## Exercise objective:
Using the listing below, retype exactly the lines starting at the one with "Wanneer er resultaten" and ending at the one with "Puujäljitelmäsandaalit", and include both.

↓

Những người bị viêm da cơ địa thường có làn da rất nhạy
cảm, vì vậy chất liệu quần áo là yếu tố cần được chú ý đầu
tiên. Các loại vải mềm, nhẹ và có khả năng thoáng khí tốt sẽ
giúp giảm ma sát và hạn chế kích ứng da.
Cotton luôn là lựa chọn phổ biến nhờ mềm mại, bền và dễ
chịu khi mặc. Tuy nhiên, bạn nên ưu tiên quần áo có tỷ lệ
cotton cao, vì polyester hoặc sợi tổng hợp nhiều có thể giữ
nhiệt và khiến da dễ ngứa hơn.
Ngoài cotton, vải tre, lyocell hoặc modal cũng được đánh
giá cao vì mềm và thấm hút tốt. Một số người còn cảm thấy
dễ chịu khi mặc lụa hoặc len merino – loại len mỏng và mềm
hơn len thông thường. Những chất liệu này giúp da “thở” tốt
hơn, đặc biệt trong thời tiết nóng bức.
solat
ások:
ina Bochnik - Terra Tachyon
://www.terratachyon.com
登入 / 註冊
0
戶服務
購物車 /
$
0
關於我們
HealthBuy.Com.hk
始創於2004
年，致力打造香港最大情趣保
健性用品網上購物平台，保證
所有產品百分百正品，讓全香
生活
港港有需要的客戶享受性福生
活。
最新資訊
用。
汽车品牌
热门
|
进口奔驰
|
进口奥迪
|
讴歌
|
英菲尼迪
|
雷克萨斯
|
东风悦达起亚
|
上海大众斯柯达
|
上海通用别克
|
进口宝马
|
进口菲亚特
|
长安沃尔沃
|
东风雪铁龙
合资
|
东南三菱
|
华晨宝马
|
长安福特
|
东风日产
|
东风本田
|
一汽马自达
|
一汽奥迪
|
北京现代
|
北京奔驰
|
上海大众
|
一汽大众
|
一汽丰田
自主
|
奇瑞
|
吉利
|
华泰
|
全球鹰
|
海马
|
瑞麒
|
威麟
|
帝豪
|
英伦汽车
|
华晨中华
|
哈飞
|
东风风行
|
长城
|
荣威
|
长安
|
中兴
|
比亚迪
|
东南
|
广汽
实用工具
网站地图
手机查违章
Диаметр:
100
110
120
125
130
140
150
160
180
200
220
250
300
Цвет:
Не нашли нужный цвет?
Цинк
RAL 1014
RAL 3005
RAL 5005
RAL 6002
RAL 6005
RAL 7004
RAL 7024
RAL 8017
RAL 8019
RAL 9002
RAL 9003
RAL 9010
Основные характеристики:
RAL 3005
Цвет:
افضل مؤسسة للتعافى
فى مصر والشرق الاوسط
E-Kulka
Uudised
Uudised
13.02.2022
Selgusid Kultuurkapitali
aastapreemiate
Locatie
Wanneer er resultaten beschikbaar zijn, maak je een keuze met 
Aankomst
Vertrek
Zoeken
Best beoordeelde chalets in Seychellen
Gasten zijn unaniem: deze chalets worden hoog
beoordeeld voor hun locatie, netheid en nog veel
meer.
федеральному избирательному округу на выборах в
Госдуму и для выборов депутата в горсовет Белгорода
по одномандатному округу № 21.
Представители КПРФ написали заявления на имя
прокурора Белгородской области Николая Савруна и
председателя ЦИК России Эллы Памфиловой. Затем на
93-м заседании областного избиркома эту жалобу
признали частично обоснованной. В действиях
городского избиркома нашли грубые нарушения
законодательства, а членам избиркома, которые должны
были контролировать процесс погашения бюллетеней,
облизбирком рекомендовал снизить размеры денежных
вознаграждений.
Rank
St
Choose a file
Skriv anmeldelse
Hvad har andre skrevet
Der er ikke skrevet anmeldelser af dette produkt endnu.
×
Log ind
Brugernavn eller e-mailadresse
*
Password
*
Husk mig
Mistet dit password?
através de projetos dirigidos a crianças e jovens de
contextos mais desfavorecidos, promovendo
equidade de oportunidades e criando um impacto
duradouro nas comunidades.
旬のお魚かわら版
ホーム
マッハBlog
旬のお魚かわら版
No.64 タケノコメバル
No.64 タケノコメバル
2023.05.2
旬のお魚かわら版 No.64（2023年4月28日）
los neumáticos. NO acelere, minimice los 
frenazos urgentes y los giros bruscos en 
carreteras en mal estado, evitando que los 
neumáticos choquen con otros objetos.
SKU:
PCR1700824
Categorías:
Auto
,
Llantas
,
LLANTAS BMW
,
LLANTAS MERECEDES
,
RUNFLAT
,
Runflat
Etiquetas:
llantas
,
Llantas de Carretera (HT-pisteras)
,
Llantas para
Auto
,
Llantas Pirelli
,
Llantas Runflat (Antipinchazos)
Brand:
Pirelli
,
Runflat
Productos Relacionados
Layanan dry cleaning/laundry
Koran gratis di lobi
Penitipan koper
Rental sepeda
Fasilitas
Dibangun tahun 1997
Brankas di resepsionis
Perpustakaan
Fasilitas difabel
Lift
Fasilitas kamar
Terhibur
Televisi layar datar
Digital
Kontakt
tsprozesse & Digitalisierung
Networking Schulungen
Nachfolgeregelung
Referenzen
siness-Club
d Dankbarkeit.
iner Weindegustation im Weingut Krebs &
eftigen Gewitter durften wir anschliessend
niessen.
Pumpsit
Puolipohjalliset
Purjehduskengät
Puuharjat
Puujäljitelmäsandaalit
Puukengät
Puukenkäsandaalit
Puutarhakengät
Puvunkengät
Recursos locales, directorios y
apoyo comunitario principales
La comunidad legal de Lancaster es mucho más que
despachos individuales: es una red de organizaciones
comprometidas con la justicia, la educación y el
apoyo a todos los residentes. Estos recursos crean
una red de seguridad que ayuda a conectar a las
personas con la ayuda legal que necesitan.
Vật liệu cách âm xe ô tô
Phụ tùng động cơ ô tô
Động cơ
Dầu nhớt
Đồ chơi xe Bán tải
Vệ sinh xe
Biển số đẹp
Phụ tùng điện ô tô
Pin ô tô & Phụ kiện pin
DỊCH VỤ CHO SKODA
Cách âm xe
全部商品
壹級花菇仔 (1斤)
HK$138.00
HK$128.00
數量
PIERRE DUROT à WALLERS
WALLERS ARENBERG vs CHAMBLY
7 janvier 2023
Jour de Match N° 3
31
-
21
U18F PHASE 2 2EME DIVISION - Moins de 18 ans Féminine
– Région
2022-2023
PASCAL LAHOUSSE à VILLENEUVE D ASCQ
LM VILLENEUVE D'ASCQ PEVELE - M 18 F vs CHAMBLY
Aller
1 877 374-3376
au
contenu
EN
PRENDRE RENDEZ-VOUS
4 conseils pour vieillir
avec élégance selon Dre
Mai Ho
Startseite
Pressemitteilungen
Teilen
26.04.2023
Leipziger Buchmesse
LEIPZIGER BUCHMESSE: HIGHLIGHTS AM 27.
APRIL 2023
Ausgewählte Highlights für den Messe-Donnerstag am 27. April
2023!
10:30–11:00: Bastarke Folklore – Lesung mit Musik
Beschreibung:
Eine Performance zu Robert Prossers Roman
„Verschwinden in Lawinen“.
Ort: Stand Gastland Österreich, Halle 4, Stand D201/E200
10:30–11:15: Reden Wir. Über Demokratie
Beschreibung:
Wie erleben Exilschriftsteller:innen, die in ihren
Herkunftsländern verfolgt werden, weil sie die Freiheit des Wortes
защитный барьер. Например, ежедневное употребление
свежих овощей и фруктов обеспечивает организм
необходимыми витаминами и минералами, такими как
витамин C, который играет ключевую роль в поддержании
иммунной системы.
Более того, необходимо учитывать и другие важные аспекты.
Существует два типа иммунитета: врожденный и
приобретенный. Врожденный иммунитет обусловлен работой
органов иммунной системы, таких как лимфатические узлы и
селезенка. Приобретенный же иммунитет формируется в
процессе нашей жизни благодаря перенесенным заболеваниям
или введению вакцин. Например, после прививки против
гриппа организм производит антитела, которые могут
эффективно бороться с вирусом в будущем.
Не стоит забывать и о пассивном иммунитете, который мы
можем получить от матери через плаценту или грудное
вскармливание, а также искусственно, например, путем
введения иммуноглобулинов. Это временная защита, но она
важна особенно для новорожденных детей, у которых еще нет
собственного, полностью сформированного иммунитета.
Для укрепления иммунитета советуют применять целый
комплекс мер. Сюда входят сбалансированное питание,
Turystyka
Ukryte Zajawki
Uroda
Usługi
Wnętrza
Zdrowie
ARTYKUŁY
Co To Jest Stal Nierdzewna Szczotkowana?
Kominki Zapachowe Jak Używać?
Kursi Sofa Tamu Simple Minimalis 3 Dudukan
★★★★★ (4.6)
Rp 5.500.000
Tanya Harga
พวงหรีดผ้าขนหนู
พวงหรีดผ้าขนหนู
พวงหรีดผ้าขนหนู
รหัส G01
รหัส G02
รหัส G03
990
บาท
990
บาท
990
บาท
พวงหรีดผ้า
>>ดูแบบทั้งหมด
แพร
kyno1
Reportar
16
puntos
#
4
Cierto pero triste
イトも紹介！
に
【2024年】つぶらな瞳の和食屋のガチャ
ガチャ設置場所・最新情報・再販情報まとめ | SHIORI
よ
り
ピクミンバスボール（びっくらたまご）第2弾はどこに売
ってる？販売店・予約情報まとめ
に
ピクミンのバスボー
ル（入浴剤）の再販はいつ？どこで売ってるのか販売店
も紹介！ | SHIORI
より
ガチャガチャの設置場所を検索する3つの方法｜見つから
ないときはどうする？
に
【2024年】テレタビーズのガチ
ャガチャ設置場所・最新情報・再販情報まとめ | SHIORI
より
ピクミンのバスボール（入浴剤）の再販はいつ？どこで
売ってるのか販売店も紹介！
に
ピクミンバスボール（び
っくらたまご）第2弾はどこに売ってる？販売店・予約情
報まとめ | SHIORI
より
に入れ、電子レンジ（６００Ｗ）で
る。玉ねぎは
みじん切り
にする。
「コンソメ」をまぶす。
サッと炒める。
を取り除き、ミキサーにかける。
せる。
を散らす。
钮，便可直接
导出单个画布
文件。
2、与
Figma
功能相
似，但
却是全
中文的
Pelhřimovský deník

↑

## Your response:
Wanneer er resultaten beschikbaar zijn, maak je een keuze met 
Aankomst
Vertrek
Zoeken
Best beoordeelde chalets in Seychellen
Gasten zijn unaniem: deze chalets worden hoog
beoordeeld voor hun locatie, netheid en nog veel
meer.
федеральному избирательному округу на выборах в
Госдуму и для выборов депутата в горсовет Белгорода
по одномандатному округу № 21.
Представители КПРФ написали заявления на имя
прокурора Белгородской области Николая Савруна и
председателя ЦИК России Эллы Памфиловой. Затем на
93-м заседании областного избиркома эту жалобу
признали частично обоснованной. В действиях
городского избиркома нашли грубые нарушения
законодательства, а членам избиркома, которые должны
были контролировать процесс погашения бюллетеней,
облизбирком рекомендовал снизить размеры денежных
вознаграждений.
Rank
St
Choose a file
Skriv anmeldelse
Hvad har andre skrevet
Der er ikke skrevet anmeldelser af dette produkt endnu.
×
Log ind
Brugernavn eller e-mailadresse
*
Password
*
Husk mig
Mistet dit password?
através de projetos dirigidos a crianças e jovens de
contextos mais desfavorecidos, promovendo
equidade de oportunidades e criando um impacto
duradouro nas comunidades.
旬のお魚かわら版
ホーム
マッハBlog
旬のお魚かわら版
No.64 タケノコメバル
No.64 タケノコメバル
2023.05.2
旬のお魚かわら版 No.64（2023年4月28日）
los neumáticos. NO acelere, minimice los 
frenazos urgentes y los giros bruscos en 
carreteras en mal estado, evitando que los 
neumáticos choquen con otros objetos.
SKU:
PCR1700824
Categorías:
Auto
,
Llantas
,
LLANTAS BMW
,
LLANTAS MERECEDES
,
RUNFLAT
,
Runflat
Etiquetas:
llantas
,
Llantas de Carretera (HT-pisteras)
,
Llantas para
Auto
,
Llantas Pirelli
,
Llantas Runflat (Antipinchazos)
Brand:
Pirelli
,
Runflat
Productos Relacionados
Layanan dry cleaning/laundry
Koran gratis di lobi
Penitipan koper
Rental sepeda
Fasilitas
Dibangun tahun 1997
Brankas di resepsionis
Perpustakaan
Fasilitas difabel
Lift
Fasilitas kamar
Terhibur
Televisi layar datar
Digital
Kontakt
tsprozesse & Digitalisierung
Networking Schulungen
Nachfolgeregelung
Referenzen
siness-Club
d Dankbarkeit.
iner Weindegustation im Weingut Krebs &
eftigen Gewitter durften wir anschliessend
niessen.
Pumpsit
Puolipohjalliset
Purjehduskengät
Puuharjat
Puujäljitelmäsandaalit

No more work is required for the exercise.